In another embodiment, a top distinctive score is formulated by the numerical system which is not only limited to credit history or loan payments but, also works for MSMEs without any loan history and is built with more than fifty parameters covering business & financial aspects and tracked over specific time periods reflecting a user interface (5, 6) or industry cluster's health trajectory providing timely industry pulse to the bankers or lenders by enabling them to analyzing customers’ data in a better way to provide loans efficiently as well use it for other business transactions.

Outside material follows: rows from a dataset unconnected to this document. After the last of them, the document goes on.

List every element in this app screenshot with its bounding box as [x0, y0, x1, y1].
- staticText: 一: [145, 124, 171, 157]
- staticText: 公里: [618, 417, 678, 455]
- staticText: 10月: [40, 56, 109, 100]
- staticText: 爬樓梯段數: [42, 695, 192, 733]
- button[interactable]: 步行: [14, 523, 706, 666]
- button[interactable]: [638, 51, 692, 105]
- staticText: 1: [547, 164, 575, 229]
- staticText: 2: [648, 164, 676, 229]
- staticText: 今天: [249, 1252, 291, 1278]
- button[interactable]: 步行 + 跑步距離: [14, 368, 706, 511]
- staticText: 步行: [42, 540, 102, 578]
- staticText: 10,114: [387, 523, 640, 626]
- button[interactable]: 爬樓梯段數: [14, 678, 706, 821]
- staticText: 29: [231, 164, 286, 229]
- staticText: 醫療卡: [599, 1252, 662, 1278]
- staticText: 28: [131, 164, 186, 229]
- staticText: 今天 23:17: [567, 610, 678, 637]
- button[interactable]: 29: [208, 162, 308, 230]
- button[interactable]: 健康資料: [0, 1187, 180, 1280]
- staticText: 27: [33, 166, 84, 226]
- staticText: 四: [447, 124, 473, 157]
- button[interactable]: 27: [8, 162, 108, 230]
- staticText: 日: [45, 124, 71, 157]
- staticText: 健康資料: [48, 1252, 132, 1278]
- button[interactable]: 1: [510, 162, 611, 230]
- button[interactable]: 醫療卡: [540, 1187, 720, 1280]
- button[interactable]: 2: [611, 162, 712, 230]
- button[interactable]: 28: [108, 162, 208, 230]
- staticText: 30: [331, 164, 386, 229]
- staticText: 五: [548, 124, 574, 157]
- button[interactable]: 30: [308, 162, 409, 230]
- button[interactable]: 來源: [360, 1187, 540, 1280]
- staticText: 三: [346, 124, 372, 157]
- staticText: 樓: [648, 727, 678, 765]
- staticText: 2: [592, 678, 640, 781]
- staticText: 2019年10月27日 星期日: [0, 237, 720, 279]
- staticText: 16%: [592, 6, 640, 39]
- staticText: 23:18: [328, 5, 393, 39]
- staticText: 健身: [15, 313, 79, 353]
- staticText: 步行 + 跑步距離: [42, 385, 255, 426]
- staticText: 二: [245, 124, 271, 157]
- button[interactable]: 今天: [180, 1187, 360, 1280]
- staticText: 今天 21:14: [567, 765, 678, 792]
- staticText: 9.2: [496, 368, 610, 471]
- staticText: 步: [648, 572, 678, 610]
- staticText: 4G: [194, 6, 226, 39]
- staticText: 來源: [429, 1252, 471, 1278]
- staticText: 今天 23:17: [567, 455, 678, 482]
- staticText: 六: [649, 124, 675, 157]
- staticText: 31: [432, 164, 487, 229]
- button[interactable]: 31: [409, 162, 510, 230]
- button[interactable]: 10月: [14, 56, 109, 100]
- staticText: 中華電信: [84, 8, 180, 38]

The manifestation of the heavy computations is done using Python with data extracts and feature engineering done leveraging MySQL Database. The process involves assessment of variables, EDA as required, Model Build, Feature Engineering and Refinement, Model Tune and Alignment, Roll Out and Sub-models as required. The feature engineering process is key to understanding what data is available to use in the machine learning. It refers to a process of selecting modeling (such as deep learning, decision trees or regression). The process involves a combination of data analysis, applying rules of thumb and judgment and it is useful to improve the performance of machine learning however, before choosing machine learning model, one must select features that are important to present invention final model build. The feature magnitude module is also necessary to test models and improving their accuracy. The feature magnitude module is used to scale the different feature in the feature scaling module and the feature selection module.
The feature scaling module normalizes the range of independent variables in data, i.e., the method to set the feature value range within a similar scale. The most common technique of the feature scaling module is normalization and standardization.

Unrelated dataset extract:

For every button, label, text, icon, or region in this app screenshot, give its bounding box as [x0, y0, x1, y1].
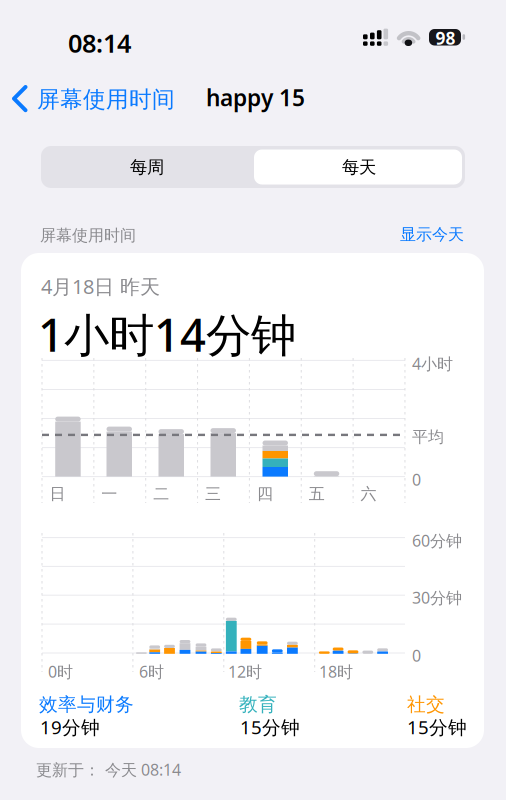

In another embodiment, the unique credit risk system is intended to deliver sharp insights over the credit lifecycle, from pre-disbursal to post-disbursal assessment, vide the score generated the outline of the score is defined based on the score matrix and any score that does not fall within the acceptable/appropriate range serves as an Early Warning Indicator that can influence a credit decision to anticipate the event of default.
The system of scoring mechanism provides insights of key business matrices driving the score to facilitate decision making and is intended to deliver sharp insights of strengths, weaknesses, areas for improvement etc. to the MSMEs to understand their existing risk profiling as well as the future progress. It therefore helps each MSME themselves to understand in detail their own position and get insights of the areas that needs further improvement as well as areas that they need to maintain which are currently their strengths.

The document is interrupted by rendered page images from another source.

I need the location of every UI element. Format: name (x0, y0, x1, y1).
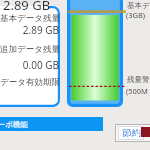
staticText: (3GB) (126, 10, 146, 20)
staticText: 基本デ (127, 1, 150, 10)
staticText: 節約 (122, 127, 141, 139)
staticText: ターボ機能 (0, 120, 28, 129)
staticText: 0.00 GB (0, 58, 59, 72)
staticText: 残量警 (127, 75, 150, 84)
staticText: (500M (126, 86, 148, 96)
button[interactable] (0, 6, 60, 107)
staticText: 2.89 GB (3, 0, 51, 14)
staticText: 2.89 GB (0, 23, 59, 37)
button[interactable]: 節約 (118, 126, 144, 140)
staticText: 追加データ有効期限 (0, 77, 60, 88)
staticText: 基本データ残量 (0, 13, 60, 24)
staticText: 追加データ残量 (0, 44, 60, 55)
button[interactable]: ターボ機能 (0, 117, 103, 131)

Fig. 2 is a flowchart that illustrates the general steps of processing a loan application of the present invention. It is a robust, distinctive model built as per above workflow and will be leveraging Processing Power, Memory and Hard Disk for Data Processing, Data Store and Statistical Processing on Compatible Windows / Linux Hardware. Fig. 2 shows a method of assessing credit risk of the user interface (5, 6) in an on-line lending environment when executed by the processor. The instructions comprising: a request being received from loan applicant to allow remotely and receive data from the loan applicant by receiving unit (2). After receiving the application, the central data (1) accesses at least one database for information relevant to the loan applicant's identity and for information relevant to the loan applicant's ability and willingness to repay the loan data sources that the borrowing party is associated with and save the data in storage data unit (3). The loan applicant's identity being verified by comparing the information received from the loan applicant with the information received from said at least one database relevant to the applicant's financial data. After verifying all the parameters, a base assessment score being calculated by the assessment unit (4) for the borrowing party's profile. The borrowing party's user profile data and credit risk score is stored in the storing unit (3). Based on the underwriting score, the system determines in real time manner and without human assistance whether the loan applicant's request is approved or rejected.
Fig 3 depicts a statistical modelling process that illustrates how the final refined model forms the part of the cloud platform. As shown in the Fig 3, to develop a credit scoring system/ for evaluating credit applications, a statistical model is created. For creating the model various predefined modelling-oriented parameters are created/selected using different variable parameters (7) and after cross validation (8) of these parameters the best parameters (9) are selected. These selected parameters are used to retrain/refine the model (13) which has been developed/created using the training data (11) and test data (12) available in Data set (10)/Data Lake. Repeating the above process for various user data available, the model is refined, and final evaluated model (14) forms the part of cloud platform and is used to generate the score for various loan applications.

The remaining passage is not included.